I recently had reason to combine stacked and dodged bar charts in ggplot. Why might one want to do this? Well, in my case I had some data that contained counts for three types of responses, two negative and one positive. I wanted to plot counts of negative vs positive responses, but I didn’t want to lose the detail of the two different negative categories.

Here’s an example of the type of data I’m talking about.

library(tidyverse)
set.seed(432)
df <- tibble(q = LETTERS[1:6],
             Good = sample(10:20, 6, replace=T),
             Bad = sample(1:15, 6, replace=T),
             Ugly = sample(1:15, 6, replace=T))

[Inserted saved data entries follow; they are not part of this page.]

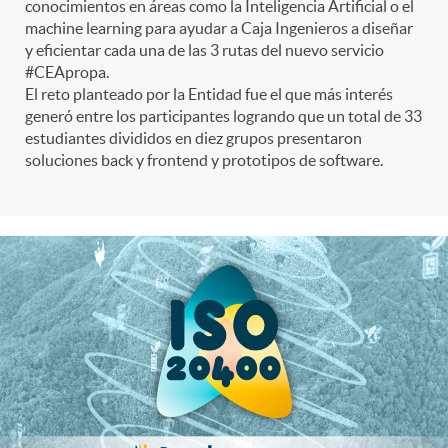
t
n
d
conocimientos en áreas como la Inteligencia Artificial o el
machine learning para ayudar a Caja Ingenieros a diseñar
e
e
y eficientar cada una de las 3 rutas del nuevo servicio
c
e
#CEApropa.
El reto planteado por la Entidad fue el que más interés
p
g
l
generó entre los participantes logrando que un total de 33
c
estudiantes divididos en diez grupos presentaron
soluciones back y frontend y prototipos de software.
r
o
a
o
e
r
F
n
n
í
i
t
s
a
l
e
a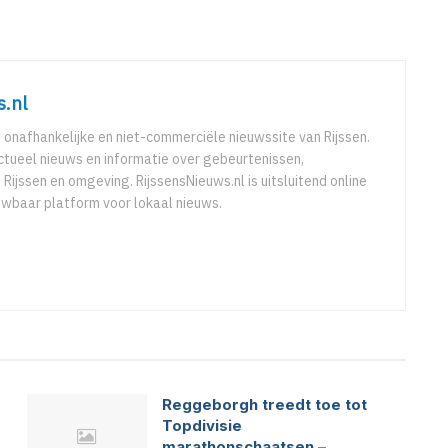
s.nl
e onafhankelijke en niet-commerciële nieuwssite van Rijssen.
ctueel nieuws en informatie over gebeurtenissen,
 Rijssen en omgeving. RijssensNieuws.nl is uitsluitend online
uwbaar platform voor lokaal nieuws.
Reggeborgh treedt toe tot
Topdivisie
marathonschaatsen –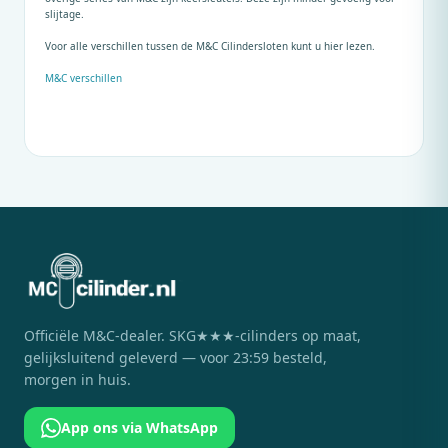
slijtage.
Voor alle verschillen tussen de
M&C
Cilindersloten kunt u hier lezen.
M&C
verschillen
Officiële
M&C
-dealer. SKG★★★-cilinders op maat,
gelijksluitend geleverd — voor 23:59 besteld,
morgen in huis.
App ons via WhatsApp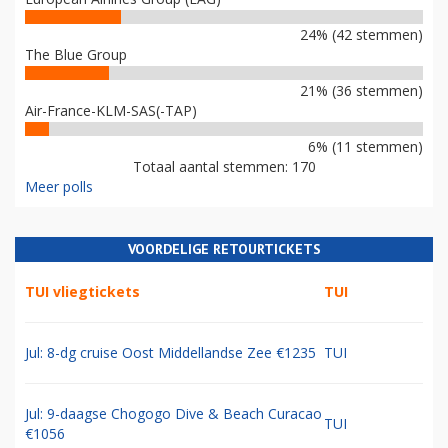
24% (42 stemmen)
The Blue Group
21% (36 stemmen)
Air-France-KLM-SAS(-TAP)
6% (11 stemmen)
Totaal aantal stemmen: 170
Meer polls
VOORDELIGE RETOURTICKETS
TUI vliegtickets
TUI
Jul: 8-dg cruise Oost Middellandse Zee €1235
TUI
Jul: 9-daagse Chogogo Dive & Beach Curacao
TUI
€1056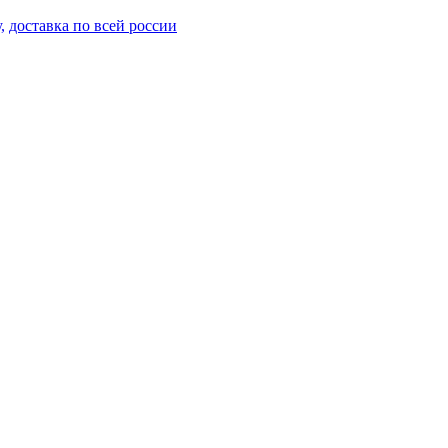
,
доставка по всей россии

The typical approach would be to simply dodge the bars like so:

df |> 
  pivot_longer(Good:Ugly, names_to = "rating", values_to = "n") |> 
  mutate(rating = factor(rating, levels = c("Good", "Bad", "Ugly"), ordered = T)) |> 
  ggplot(aes(x = n, y = q, fill = rating))+
  geom_col(position="dodge")+
  theme_bw()+
  theme(legend.title=element_blank(),
        legend.position="bottom")+
  labs(x="Count",
       y = NULL)+
  scale_fill_manual(values=c("darkgreen","orange","red"))

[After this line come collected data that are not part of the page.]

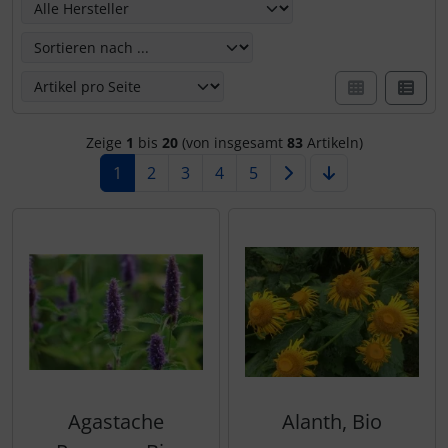
Zeige
1
bis
20
(von insgesamt
83
Artikeln)
1
2
3
4
5
Agastache
Alanth, Bio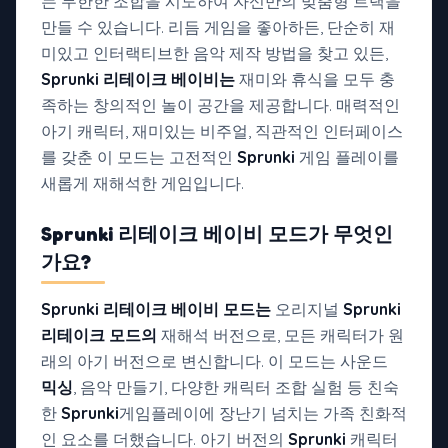
는 무한한 조합을 시도하여 자신만의 맞춤형 트랙을
만들 수 있습니다. 리듬 게임을 좋아하든, 단순히 재
미있고 인터랙티브한 음악 제작 방법을 찾고 있든,
Sprunki 리테이크 베이비는
재미와 휴식을 모두 충
족하는 창의적인 놀이 공간을 제공합니다. 매력적인
아기 캐릭터, 재미있는 비주얼, 직관적인 인터페이스
를 갖춘 이 모드는 고전적인
Sprunki
게임 플레이를
새롭게 재해석한 게임입니다.
Sprunki 리테이크 베이비 모드가
무엇인
가요?
Sprunki 리테이크 베이비 모드는
오리지널
Sprunki
리테이크 모드의
재해석 버전으로, 모든 캐릭터가 원
래의 아기 버전으로 변신합니다. 이 모드는 사운드
믹싱
, 음악 만들기, 다양한 캐릭터 조합 실험 등 친숙
한
Sprunki
게임플레이에 장난기 넘치는 가족 친화적
인 요소를 더했습니다. 아기 버전의
Sprunki
캐릭터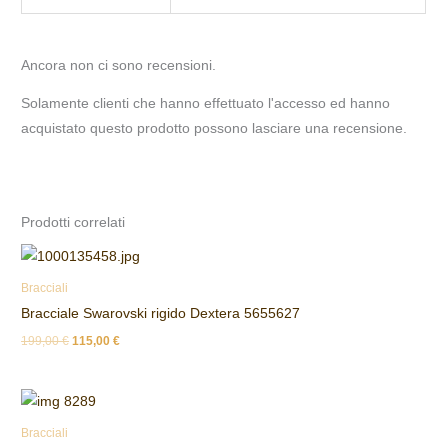
Ancora non ci sono recensioni.
Solamente clienti che hanno effettuato l'accesso ed hanno
acquistato questo prodotto possono lasciare una recensione.
Prodotti correlati
Bracciali
Bracciale Swarovski rigido Dextera 5655627
199,00
€
115,00
€
Bracciali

But I wanted to stack the bars for Bad and Ugly. My first impulse was to create a new valence variable that was “Positive” for Good ratings, and “Negative” for Bad and Ugly ratings, and use that as a grouping variable to control the dodging.

df |> 
  pivot_longer(Good:Ugly, names_to = "rating", values_to = "n") |> 
  mutate(rating = factor(rating, levels = c("Good", "Bad", "Ugly"), ordered = T),
         valence = if_else(rating == "Good", "Positive", "Negative")) |> 
  ggplot(aes(x = n, y = q, fill = rating, group = valence))+
  geom_col(position="dodge")+
  theme_bw()+
  theme(legend.title=element_blank(),
        legend.position="bottom")+
  labs(x="Count",
       y = NULL)+
  scale_fill_manual(values=c("darkgreen","orange","red"))

Unfortunately this approach leads to bars for Bad and Ugly being plotted in the same location, so Ugly occludes Bad. To get around this I needed to hack the data.

The hack is to add the count for Ugly to the count for Bad. This way, when plotting as above, ggplot will first put down an orange bar that represents the sum of Ugly and Bad, and then layer on top of that a red bar for Ugly only. Hence, the part of the orange bar that isn’t occluded will accurately show the value for Bad.

df |> 
  mutate(Bad = Bad + Ugly) |> 
  pivot_longer(Good:Ugly, names_to = "rating", values_to = "n") |> 
  mutate(rating = factor(rating, levels = c("Good", "Bad", "Ugly"), ordered = T),
         valence = if_else(rating == "Good", "Positive", "Negative")) |> 
  ggplot(aes(x = n, y = q, fill = rating, group = valence))+
  geom_col(position="dodge")+
  theme_bw()+
  theme(legend.title=element_blank(),
        legend.position="bottom")+
  labs(x="Count",
       y = NULL)+
  scale_fill_manual(values=c("darkgreen","orange","red"))

Ta-da! It’s a simple hack to solve a rare use case.